22. The Funeral

430 205 452
                                    

Hai!
Happy reading:)

Pulang dari kosan Zian, Ergan bukannya senang mendapat beberapa bukti, ia malah terserang headache seusai melihat-lihat album foto milik Zian serta tulisan yang berada di lembar terakhir album tersebut.

Selain foto Zian dan teman-temannya sekarang, di dalam album pun ada beberapa foto masa kecilnya bersama anak-anak panti lainnya, sayangnya di foto tersebut tak tertera nama panti asuhannya dulu, padahal kalau ada bisa diselidiki lebih lanjut sampai ke akarnya.

Satu yang mengejutkan hingga membuatnya terserang headache adalah adanya beberapa nama beserta potongan foto yang membentuk sebuah circle. Dengan Disha yang menjadi fokusnya, lalu tujuh panah yang mengarah ke foto Disha.
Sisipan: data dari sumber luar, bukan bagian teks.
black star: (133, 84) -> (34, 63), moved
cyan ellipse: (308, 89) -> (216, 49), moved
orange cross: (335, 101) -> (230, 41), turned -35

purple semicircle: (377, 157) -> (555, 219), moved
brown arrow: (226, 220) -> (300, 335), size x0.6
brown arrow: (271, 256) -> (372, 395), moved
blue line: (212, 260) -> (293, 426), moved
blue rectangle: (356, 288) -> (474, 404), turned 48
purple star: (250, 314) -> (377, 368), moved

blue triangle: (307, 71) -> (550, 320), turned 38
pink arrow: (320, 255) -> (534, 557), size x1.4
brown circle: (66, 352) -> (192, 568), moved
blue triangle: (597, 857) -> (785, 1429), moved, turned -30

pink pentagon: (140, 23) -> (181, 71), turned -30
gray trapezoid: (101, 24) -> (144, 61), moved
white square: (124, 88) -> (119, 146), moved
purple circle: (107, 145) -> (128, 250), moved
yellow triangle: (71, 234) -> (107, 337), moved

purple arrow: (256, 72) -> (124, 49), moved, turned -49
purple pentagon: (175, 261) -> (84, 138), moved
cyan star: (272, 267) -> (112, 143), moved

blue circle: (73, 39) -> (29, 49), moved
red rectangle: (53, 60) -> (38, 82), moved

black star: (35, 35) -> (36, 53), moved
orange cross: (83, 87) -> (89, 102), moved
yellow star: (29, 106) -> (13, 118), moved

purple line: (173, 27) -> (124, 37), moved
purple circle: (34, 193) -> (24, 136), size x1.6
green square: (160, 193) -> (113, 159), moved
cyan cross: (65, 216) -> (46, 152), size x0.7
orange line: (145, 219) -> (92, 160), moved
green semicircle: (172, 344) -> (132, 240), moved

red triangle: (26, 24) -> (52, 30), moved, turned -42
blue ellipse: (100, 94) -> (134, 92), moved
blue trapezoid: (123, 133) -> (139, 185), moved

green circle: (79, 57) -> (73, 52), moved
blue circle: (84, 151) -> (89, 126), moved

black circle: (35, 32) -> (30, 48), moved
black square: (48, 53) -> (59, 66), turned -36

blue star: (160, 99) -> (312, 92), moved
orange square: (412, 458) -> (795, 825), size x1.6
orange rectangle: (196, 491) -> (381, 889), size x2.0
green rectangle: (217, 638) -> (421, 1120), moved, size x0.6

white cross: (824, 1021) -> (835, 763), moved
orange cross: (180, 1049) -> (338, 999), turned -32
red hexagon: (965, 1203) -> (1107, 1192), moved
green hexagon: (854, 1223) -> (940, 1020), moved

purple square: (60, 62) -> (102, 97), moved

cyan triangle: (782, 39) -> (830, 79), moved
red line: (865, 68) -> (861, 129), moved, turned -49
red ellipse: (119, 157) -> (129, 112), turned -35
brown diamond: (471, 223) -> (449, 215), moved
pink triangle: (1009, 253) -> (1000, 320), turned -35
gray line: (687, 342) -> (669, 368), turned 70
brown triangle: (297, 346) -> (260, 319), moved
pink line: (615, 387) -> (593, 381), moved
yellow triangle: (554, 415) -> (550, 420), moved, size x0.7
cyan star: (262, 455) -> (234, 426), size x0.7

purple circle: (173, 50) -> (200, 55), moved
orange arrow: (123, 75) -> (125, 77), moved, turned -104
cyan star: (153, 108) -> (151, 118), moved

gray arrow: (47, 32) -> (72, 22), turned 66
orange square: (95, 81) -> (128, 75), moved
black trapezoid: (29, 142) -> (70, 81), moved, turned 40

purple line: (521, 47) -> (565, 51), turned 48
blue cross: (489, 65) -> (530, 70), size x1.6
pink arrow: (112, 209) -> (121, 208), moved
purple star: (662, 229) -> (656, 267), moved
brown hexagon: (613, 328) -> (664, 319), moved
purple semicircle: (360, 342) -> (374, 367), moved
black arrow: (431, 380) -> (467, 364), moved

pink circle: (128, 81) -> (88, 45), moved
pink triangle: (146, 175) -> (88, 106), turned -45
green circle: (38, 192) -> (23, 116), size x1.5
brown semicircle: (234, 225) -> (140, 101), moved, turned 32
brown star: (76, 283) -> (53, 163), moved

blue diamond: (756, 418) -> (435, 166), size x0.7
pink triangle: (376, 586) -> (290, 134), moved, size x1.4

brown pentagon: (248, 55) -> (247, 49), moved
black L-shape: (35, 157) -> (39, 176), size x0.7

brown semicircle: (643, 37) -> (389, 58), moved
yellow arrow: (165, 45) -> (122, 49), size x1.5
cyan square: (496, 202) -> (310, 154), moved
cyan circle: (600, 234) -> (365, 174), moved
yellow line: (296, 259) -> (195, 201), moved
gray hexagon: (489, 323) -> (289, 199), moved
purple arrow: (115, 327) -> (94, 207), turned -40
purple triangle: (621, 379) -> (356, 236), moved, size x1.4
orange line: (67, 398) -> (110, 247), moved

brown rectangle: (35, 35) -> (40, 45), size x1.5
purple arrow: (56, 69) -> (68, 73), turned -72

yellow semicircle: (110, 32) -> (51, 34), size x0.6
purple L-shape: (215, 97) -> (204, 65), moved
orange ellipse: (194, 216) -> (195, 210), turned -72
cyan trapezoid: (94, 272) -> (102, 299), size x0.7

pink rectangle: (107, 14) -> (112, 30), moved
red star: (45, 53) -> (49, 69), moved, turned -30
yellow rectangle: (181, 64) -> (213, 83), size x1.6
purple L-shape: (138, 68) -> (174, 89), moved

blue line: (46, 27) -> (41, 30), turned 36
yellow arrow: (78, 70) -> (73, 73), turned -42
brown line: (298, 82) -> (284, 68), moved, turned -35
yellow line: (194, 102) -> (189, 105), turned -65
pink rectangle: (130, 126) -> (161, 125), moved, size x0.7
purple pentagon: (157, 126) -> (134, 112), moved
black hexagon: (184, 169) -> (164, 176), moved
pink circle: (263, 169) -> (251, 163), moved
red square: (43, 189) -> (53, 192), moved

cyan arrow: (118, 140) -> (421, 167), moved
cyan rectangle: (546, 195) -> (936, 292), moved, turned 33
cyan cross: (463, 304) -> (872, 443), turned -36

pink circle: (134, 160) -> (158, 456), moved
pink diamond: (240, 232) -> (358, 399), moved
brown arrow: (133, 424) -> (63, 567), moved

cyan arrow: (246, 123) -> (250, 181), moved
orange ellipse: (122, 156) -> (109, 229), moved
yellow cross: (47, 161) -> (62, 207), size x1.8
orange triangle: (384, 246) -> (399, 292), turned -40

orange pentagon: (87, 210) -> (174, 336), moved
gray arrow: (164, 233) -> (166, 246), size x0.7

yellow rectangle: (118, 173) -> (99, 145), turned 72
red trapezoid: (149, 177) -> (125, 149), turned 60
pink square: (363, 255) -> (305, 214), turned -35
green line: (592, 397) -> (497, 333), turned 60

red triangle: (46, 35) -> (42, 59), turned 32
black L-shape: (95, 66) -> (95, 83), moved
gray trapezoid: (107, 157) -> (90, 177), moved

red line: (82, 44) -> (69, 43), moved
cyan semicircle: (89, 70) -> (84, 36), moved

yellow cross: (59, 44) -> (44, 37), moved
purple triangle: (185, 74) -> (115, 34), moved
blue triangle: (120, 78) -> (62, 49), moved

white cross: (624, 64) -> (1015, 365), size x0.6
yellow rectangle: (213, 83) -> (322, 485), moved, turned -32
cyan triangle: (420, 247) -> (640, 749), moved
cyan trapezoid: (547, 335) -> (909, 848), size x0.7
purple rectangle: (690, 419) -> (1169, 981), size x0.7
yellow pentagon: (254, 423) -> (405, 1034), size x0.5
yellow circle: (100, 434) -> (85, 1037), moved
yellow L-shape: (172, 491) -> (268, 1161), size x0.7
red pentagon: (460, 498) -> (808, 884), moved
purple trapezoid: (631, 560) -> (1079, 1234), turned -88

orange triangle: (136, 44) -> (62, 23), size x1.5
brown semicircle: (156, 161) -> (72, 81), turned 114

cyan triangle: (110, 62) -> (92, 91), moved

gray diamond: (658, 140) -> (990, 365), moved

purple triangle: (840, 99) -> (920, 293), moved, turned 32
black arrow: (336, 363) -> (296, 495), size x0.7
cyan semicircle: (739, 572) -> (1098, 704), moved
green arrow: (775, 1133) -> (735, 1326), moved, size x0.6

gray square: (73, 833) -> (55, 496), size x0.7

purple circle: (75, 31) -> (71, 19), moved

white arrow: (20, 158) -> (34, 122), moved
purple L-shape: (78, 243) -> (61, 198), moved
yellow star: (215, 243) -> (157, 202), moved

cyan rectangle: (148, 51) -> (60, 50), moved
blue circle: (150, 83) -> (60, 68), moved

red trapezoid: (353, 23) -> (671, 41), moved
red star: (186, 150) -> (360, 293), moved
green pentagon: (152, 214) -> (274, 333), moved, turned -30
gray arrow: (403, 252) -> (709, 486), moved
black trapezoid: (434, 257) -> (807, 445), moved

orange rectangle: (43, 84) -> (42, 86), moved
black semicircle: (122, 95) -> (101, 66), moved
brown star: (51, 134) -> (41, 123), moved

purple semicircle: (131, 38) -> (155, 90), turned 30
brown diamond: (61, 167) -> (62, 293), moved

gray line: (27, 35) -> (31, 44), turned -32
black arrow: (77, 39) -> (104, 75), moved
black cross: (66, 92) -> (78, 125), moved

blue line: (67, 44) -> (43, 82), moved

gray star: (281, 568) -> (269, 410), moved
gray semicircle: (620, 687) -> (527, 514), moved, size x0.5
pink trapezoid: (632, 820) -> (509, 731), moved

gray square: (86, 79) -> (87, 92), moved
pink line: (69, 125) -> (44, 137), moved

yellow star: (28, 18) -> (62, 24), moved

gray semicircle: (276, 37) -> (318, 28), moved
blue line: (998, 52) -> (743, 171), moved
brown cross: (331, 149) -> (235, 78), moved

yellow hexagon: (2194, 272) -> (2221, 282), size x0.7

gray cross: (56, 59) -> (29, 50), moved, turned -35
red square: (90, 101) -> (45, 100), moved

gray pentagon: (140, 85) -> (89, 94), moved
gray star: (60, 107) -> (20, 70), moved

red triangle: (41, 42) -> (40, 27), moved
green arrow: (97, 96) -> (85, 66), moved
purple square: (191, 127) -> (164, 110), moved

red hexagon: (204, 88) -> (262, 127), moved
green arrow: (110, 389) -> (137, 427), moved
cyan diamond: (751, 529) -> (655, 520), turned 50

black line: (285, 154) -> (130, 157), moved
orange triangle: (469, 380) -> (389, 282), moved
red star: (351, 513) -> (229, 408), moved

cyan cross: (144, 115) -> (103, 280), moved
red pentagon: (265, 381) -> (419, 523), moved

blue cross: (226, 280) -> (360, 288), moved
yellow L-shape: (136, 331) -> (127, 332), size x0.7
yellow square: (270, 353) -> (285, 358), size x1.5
Panah merah ada Angga, Malika dan Piyan. Panah merah dengan tanda tanya ada Ghifa, Karel, Haekal, dan Via. Sungguh, sudah berkali-kali ia berusaha memahami semua ini, namun belum membuahkan hasil. Akhirnya, ia serahkan pada Teo yang mungkin akan menemukan jawabannya.

*****

Malam ini, setelah mendapat izin dari kepolisian serta kejaksaan, Angga dan Lukas datang menjenguk Zian dengan semangat setelah lebih dari sebulan tak bertemu.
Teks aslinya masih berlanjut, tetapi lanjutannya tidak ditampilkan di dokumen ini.